What changed, and for whom
Under the amended Electricity (Rights of Consumers) Rules, ToD pricing applies to commercial and industrial consumers with demand above 10 kW from April 2024, extending to most other non-agricultural consumers thereafter. State commissions set the exact windows and percentages, but the national frame is:
- Solar hours (roughly eight daytime hours, state-specified): tariff 10–20% below the normal rate.
- Peak hours (typically evening): tariff 10–20% above the normal rate.
The result is a spread of up to ~40% between the cheapest and most expensive units you buy in a single day.

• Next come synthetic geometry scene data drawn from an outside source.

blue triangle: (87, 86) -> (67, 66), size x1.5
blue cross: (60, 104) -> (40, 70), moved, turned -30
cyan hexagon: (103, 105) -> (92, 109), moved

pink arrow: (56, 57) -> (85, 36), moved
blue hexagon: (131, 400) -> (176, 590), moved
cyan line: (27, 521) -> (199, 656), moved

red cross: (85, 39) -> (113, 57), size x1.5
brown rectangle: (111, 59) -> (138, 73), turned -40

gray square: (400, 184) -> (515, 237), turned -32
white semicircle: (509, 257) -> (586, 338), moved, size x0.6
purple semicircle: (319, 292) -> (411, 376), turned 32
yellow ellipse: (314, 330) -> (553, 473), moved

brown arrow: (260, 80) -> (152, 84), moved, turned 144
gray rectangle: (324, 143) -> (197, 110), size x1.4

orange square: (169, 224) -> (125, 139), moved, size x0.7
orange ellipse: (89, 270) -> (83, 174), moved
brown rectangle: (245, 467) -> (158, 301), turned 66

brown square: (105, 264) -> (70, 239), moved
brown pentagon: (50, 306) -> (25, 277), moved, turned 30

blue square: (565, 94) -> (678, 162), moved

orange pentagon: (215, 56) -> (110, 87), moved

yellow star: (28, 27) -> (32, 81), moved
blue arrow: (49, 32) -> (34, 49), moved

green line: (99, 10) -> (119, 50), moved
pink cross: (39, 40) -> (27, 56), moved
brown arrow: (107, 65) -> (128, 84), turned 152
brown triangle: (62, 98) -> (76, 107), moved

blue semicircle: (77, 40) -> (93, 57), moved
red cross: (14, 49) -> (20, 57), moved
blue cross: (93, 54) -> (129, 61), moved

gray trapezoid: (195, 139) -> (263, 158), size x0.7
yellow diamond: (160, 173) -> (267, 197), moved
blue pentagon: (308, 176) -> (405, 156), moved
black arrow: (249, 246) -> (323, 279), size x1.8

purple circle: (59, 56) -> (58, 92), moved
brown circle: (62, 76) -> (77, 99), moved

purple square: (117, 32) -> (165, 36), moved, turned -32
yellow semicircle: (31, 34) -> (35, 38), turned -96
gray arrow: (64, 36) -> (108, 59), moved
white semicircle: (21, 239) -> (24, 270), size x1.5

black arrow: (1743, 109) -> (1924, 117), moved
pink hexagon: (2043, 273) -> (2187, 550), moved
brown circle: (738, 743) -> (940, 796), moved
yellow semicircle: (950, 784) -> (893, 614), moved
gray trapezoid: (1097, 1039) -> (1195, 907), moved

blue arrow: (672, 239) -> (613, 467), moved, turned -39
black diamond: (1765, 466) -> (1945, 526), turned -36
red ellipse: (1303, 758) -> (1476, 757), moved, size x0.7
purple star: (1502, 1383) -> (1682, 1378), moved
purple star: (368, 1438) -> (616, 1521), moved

Why this rewrites C&I energy economics
Before ToD, when you consumed hardly mattered; now it is the bill’s biggest lever. A factory running its heaviest loads into the evening peak pays a structural premium every single day. Options:
- Shift the load — often operationally impossible.
- Generate on-site — solar helps, but it produces in the cheap window, not the expensive one.
- Store — buy or self-generate in the discounted window, discharge in the premium window. This is the only option that works without touching operations.
The arithmetic of one battery, one day
Take a 1 MWh battery cycling once daily on a ₹4/kWh peak-to-cheap spread: 1,000 kWh × ₹4 × ~330 effective cycles ≈ ₹13 lakh a year from arbitrage alone — before counting demand-charge reduction or backup value. The same battery also removes evening-peak exposure that will likely widen as states tune ToD percentages upward.
What we recommend checking on your bill
- Your state’s peak and solar-hour windows and percentages (they differ meaningfully).
- Your consumption profile across those windows (interval data if you have a smart meter).
- Your demand charges — ToD savings stack on top of peak shaving.